I ragazzi di Colavitto ora sono ottavi in classifica

Vincono Ancona e Recanatese

Due vittorie pesanti e due pareggi per le marchigiane nella tredicesima giornata del campionato di serie C. Spicca l'impresa della Recanatese a Gubbio, bene l'Ancona che piega l'Imolese in casa. Pari senza reti per Vis e Fermana.

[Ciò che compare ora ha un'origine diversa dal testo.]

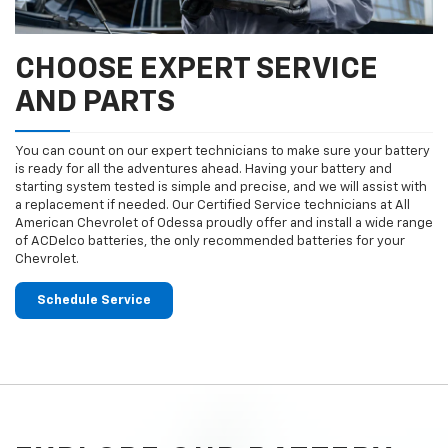
CHOOSE EXPERT SERVICE
AND PARTS
You can count on our expert technicians to make sure your battery
is ready for all the adventures ahead. Having your battery and
starting system tested is simple and precise, and we will assist with
a replacement if needed. Our Certified Service technicians at All
American Chevrolet of Odessa proudly offer and install a wide range
of ACDelco batteries, the only recommended batteries for your
Chevrolet.
Schedule Service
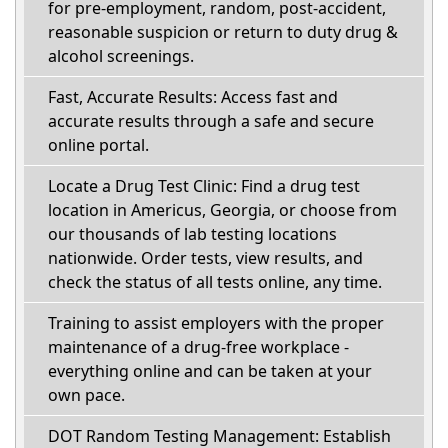
for pre-employment, random, post-accident,
reasonable suspicion or return to duty drug &
alcohol screenings.
Fast, Accurate Results: Access fast and
accurate results through a safe and secure
online portal.
Locate a Drug Test Clinic: Find a drug test
location in Americus, Georgia, or choose from
our thousands of lab testing locations
nationwide. Order tests, view results, and
check the status of all tests online, any time.
Training to assist employers with the proper
maintenance of a drug-free workplace -
everything online and can be taken at your
own pace.
DOT Random Testing Management: Establish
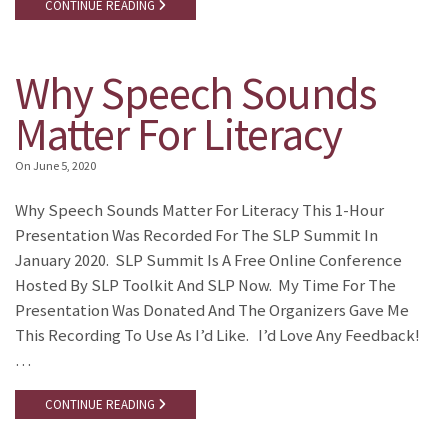
CONTINUE READING
Why Speech Sounds
Matter For Literacy
On
June 5, 2020
Why Speech Sounds Matter For Literacy This 1-Hour
Presentation Was Recorded For The SLP Summit In
January 2020. SLP Summit Is A Free Online Conference
Hosted By SLP Toolkit And SLP Now. My Time For The
Presentation Was Donated And The Organizers Gave Me
This Recording To Use As I’d Like. I’d Love Any Feedback!
…
CONTINUE READING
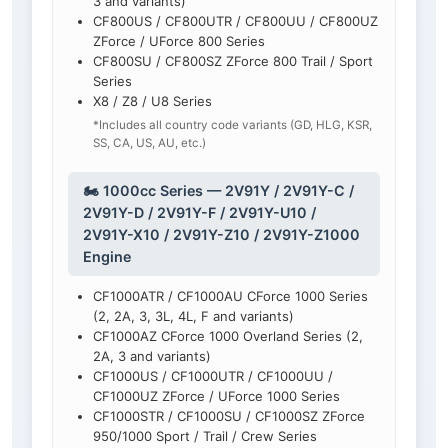
3 and variants)
CF800US / CF800UTR / CF800UU / CF800UZ
ZForce / UForce 800 Series
CF800SU / CF800SZ ZForce 800 Trail / Sport
Series
X8 / Z8 / U8 Series
*Includes all country code variants (GD, HLG, KSR,
SS, CA, US, AU, etc.)
🏍️ 1000cc Series — 2V91Y / 2V91Y-C /
2V91Y-D / 2V91Y-F / 2V91Y-U10 /
2V91Y-X10 / 2V91Y-Z10 / 2V91Y-Z1000
Engine
CF1000ATR / CF1000AU CForce 1000 Series
(2, 2A, 3, 3L, 4L, F and variants)
CF1000AZ CForce 1000 Overland Series (2,
2A, 3 and variants)
CF1000US / CF1000UTR / CF1000UU /
CF1000UZ ZForce / UForce 1000 Series
CF1000STR / CF1000SU / CF1000SZ ZForce
950/1000 Sport / Trail / Crew Series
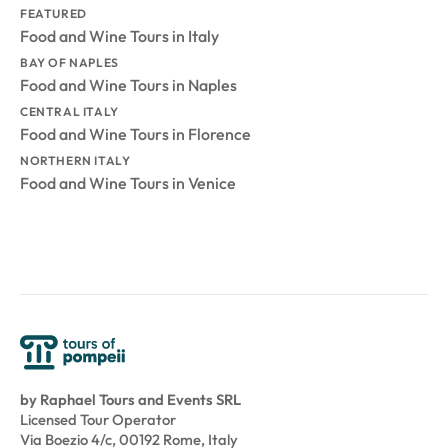
FEATURED
Food and Wine Tours in Italy
BAY OF NAPLES
Food and Wine Tours in Naples
CENTRAL ITALY
Food and Wine Tours in Florence
NORTHERN ITALY
Food and Wine Tours in Venice
by Raphael Tours and Events SRL
Licensed Tour Operator
Via Boezio 4/c, 00192 Rome, Italy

Ci ha preso gusto la Recanatese: tre gol al Barbetti e al Gubbio che in sei partite in casa, fin qui, ne aveva incassati appena quattro. Pronti via e i giallorossi arrivano tre volte in area degli umbri nel primo quarto d'ora. Poi l'uno-due micidiale. Al 17', su corner, ci vuole il talento di capitan Sbaffo per girare di tacco in gol una palla impossibile. Un minuto e raddoppio quasi in fotocopia. Il portiere respinge di pugno; stavolta è il destro di Alfieri a finire in fondo al sacco. Il Gubbio accorcia nell'ultimo giro di lancette grazie a una rovesciata da cineteca di Bulevardi. Dopo l'intervallo il Gubbio ottiene un rigore al 2' ma Fallani ipnotizza Bulevardi e blocca. Poi l'espulsione proprio di Bulevardi al 29' e la Recanatese fa tris al 33' con un tirocross di Carpani dalla linea di fondo. Tra quelli che esultano c'è anche l'Ancona che piega l'Imolese. C'è un'occasione ghiotta al 33' per il bomber Spagnoli che alza sopra la traversa. Ripresa: al 10' l'Imolese sfiora il vantaggio con De Feo poi i cambi di Colavitto a metà ripresa, tra cui Mattioli, teniamolo a mente. Poi alla mezzora il secondo giallo ad Agyemang, Imola in 10. E siamo così al gol partita:  38', calcio d'angolo, testa di De Santis sui piedi di Mattioli, mezza rovesciata in fondo al sacco. Una liberazione per i tifosi.
Vis indenne a Montevarchi in una gara che si anima nella  ripresa: al 12' su corner incornata al bacio di Fedato che si stampa sulla traversa. Rispondono i toscani al 29': palla gol clamorosa per Giordani neutralizzata da un miracolo di Farroni. 
Si morde i gomiti alla Fermana che ha avuto tre palle d'oro per segnare: la prima al 37', punizione di Giandonato, ribattuta e controcross per Fischnaller che non trova lo spiraglio giusto. Poi al 24' Romeo non angola a sufficienza il lancio di Giandonato. Ma la più ghiotta è all'89': ruleta in area di Maggio che viene steso, rigore sacrosanto. Batte Fishnaller e palla in curva. Davvero un peccato.